→ WHAT TO DO
Every line of the listing is returned unchanged, and every picture is dropped.
--- --- ---
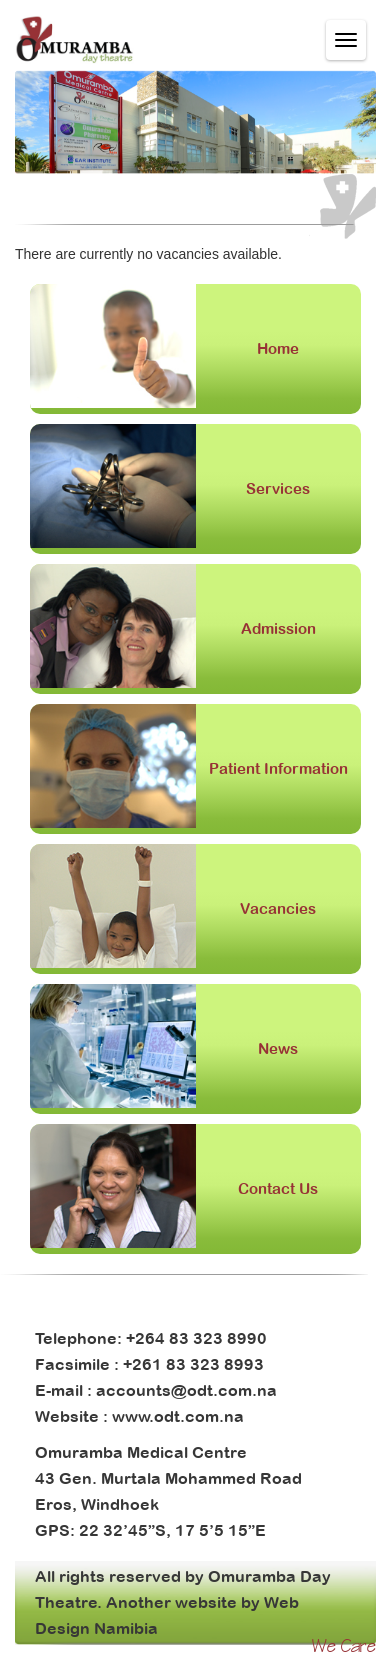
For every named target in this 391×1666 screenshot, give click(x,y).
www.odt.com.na (178, 1416)
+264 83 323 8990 (196, 1338)
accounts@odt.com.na (186, 1390)
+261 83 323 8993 (193, 1364)
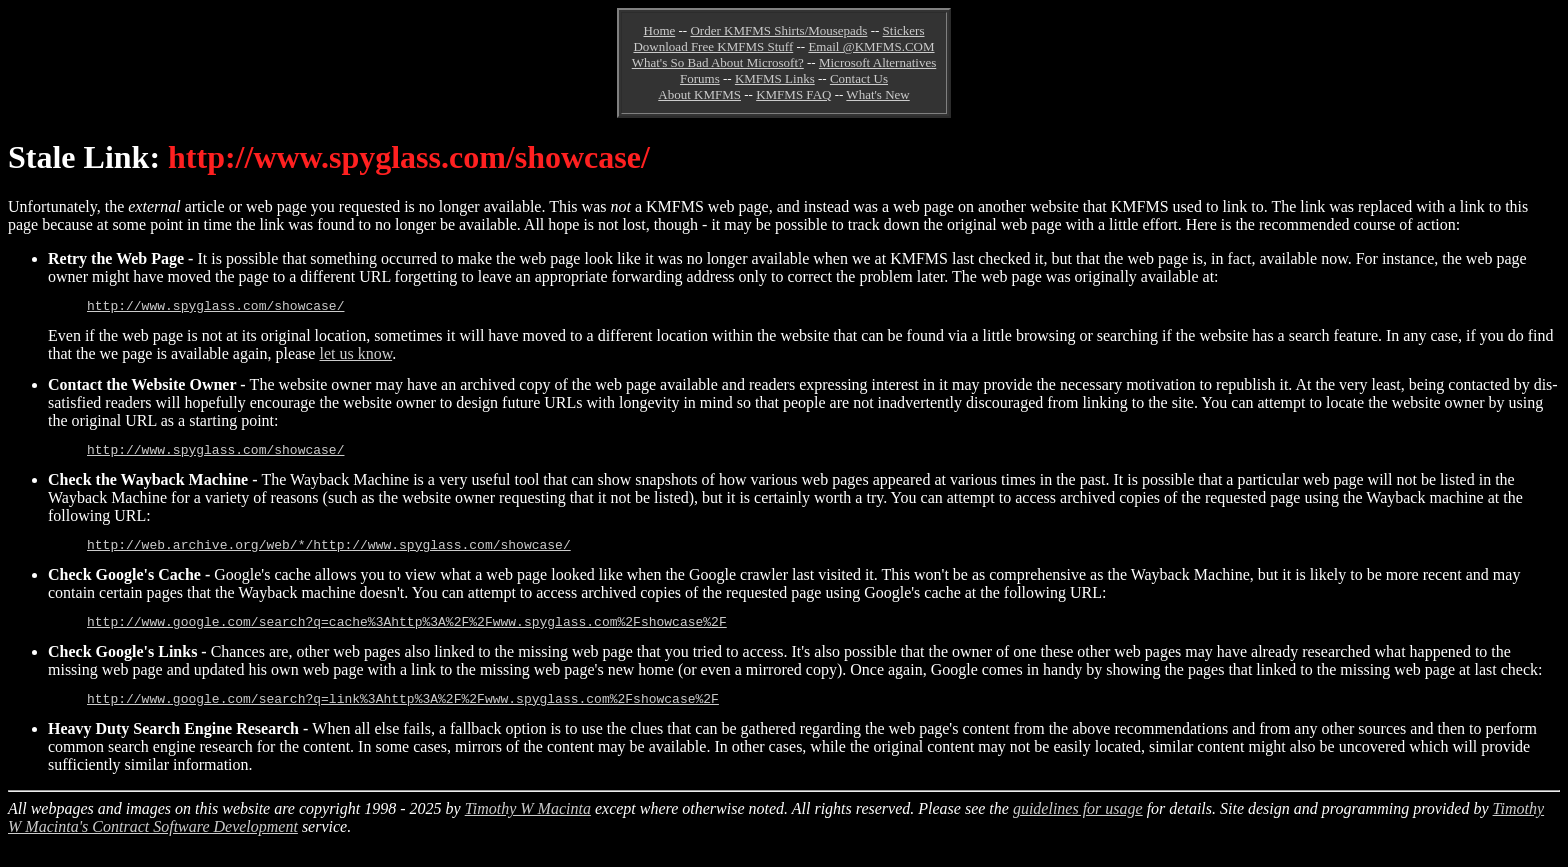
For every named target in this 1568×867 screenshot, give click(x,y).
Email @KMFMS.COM (871, 46)
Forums (700, 78)
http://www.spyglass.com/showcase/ (215, 308)
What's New (877, 94)
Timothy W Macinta (528, 823)
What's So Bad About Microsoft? (718, 62)
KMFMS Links (775, 78)
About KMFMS (699, 94)
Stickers (904, 30)
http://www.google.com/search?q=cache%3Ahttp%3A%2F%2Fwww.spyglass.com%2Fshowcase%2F (407, 633)
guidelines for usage (1078, 823)
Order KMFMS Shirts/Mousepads (778, 30)
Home (660, 30)
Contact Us (859, 78)
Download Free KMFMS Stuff (713, 46)
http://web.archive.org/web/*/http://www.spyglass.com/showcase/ (329, 553)
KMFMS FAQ (793, 94)
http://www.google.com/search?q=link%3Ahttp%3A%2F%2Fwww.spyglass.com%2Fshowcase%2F (403, 713)
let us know (355, 356)
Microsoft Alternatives (877, 62)
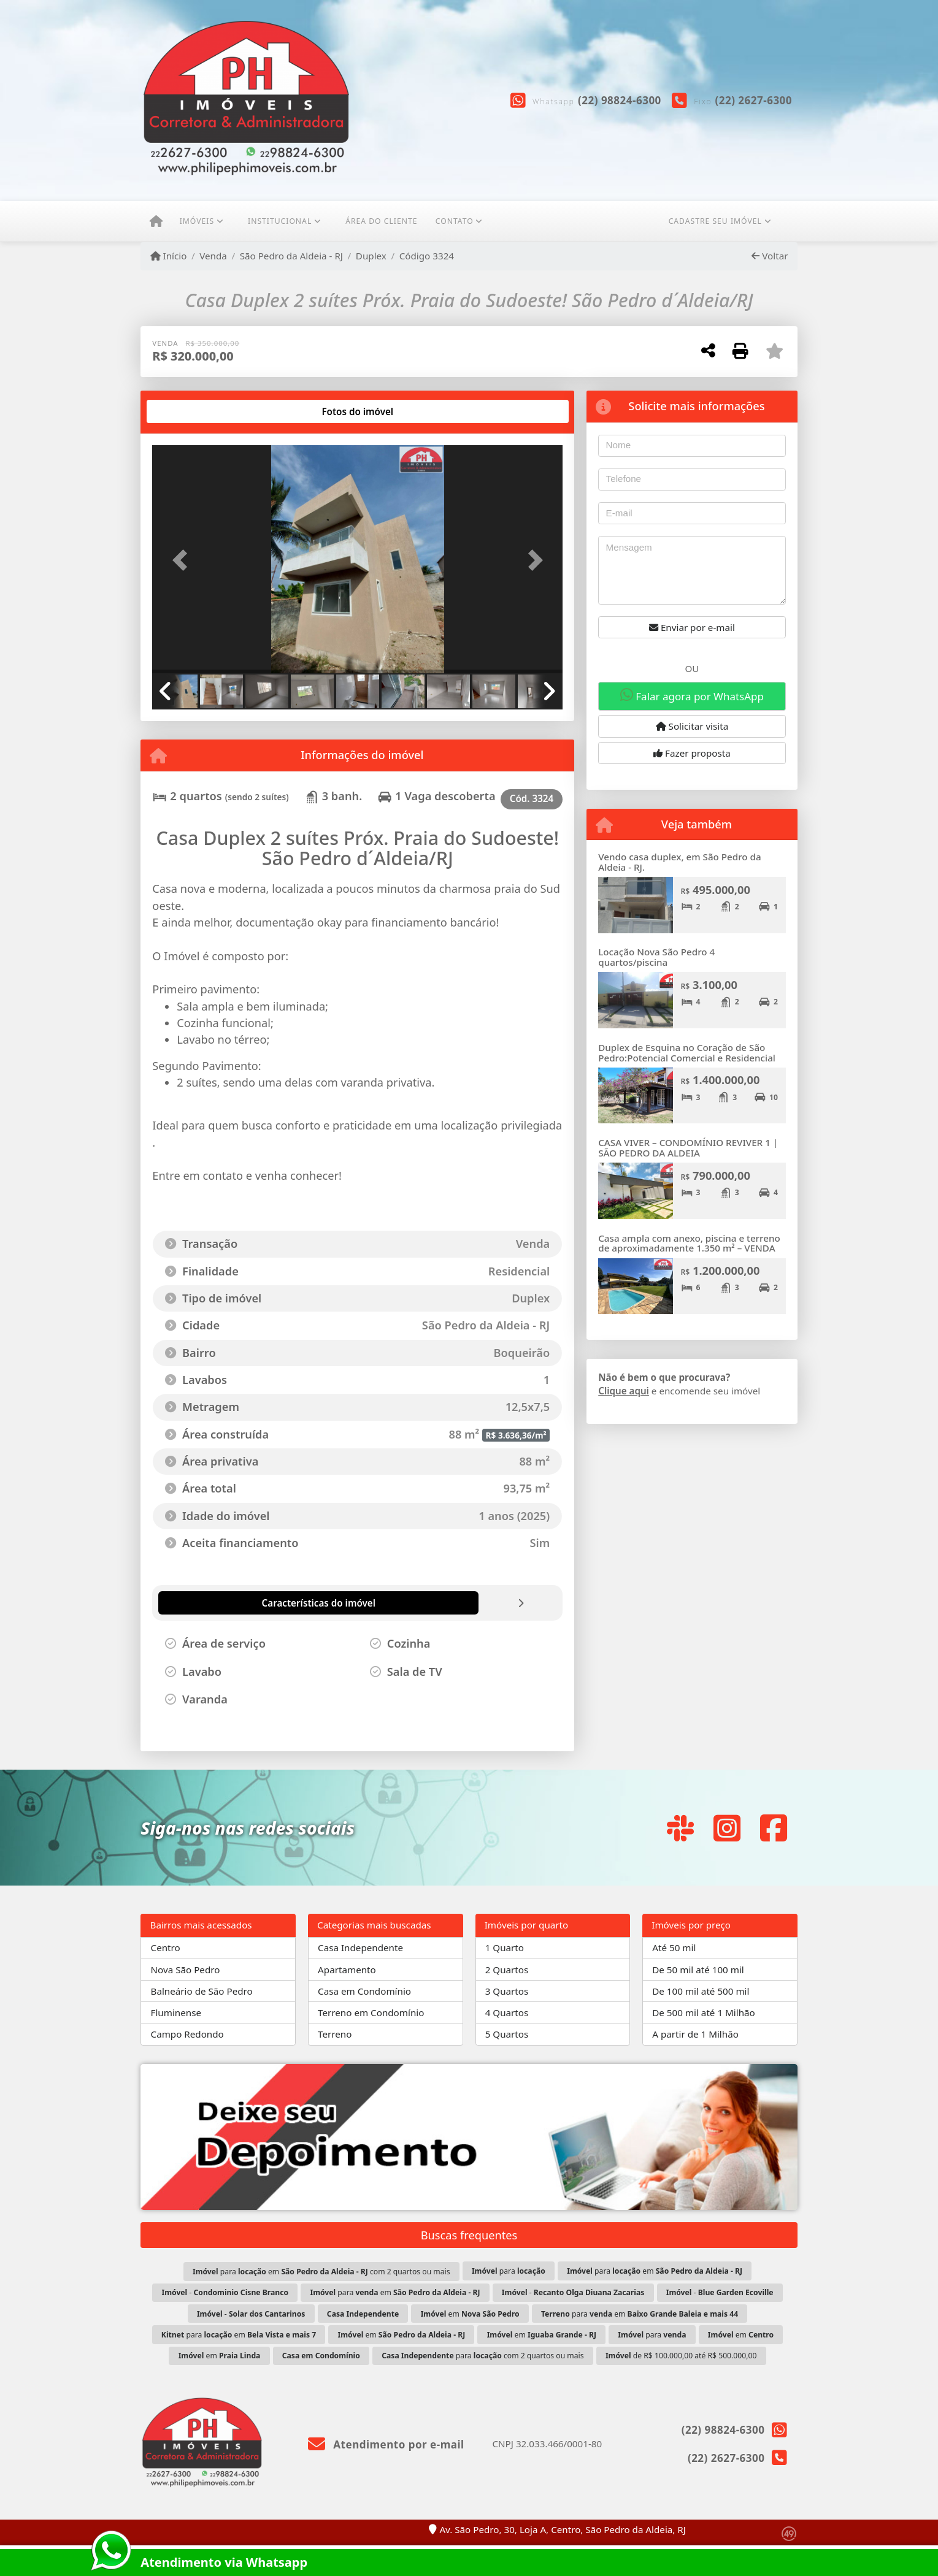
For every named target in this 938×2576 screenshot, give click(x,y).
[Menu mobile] (156, 221)
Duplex (371, 256)
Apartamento (347, 1969)
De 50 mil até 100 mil (698, 1969)
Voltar (770, 256)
--- --- ---
→ ANSWER TO THE EXERCISE
For every named target in this 391×1666 screenshot, give click(x,y).
www.odt.com.na (178, 1416)
+264 83 323 8990 (196, 1338)
accounts@odt.com.na (186, 1390)
+261 83 323 8993 (193, 1364)
For every named target in this 1568×867 screenshot, give click(x,y).
Email @KMFMS.COM (871, 46)
Forums (700, 78)
http://www.spyglass.com/showcase/ (215, 308)
What's New (877, 94)
Timothy W Macinta (528, 823)
What's So Bad About Microsoft? (718, 62)
KMFMS Links (775, 78)
About KMFMS (699, 94)
Stickers (904, 30)
http://www.google.com/search?q=cache%3Ahttp%3A%2F%2Fwww.spyglass.com%2Fshowcase%2F (407, 633)
guidelines for usage (1078, 823)
Order KMFMS Shirts/Mousepads (778, 30)
Home (660, 30)
Contact Us (859, 78)
Download Free KMFMS Stuff (713, 46)
http://web.archive.org/web/*/http://www.spyglass.com/showcase/ (329, 553)
KMFMS FAQ (793, 94)
http://www.google.com/search?q=link%3Ahttp%3A%2F%2Fwww.spyglass.com%2Fshowcase%2F (403, 713)
let us know (355, 356)
Microsoft Alternatives (877, 62)
For every named target in this 938×2576 screenshot, give click(x,y).
[Menu mobile] (156, 221)
Duplex (371, 256)
Apartamento (347, 1969)
De 50 mil até 100 mil (698, 1969)
Voltar (770, 256)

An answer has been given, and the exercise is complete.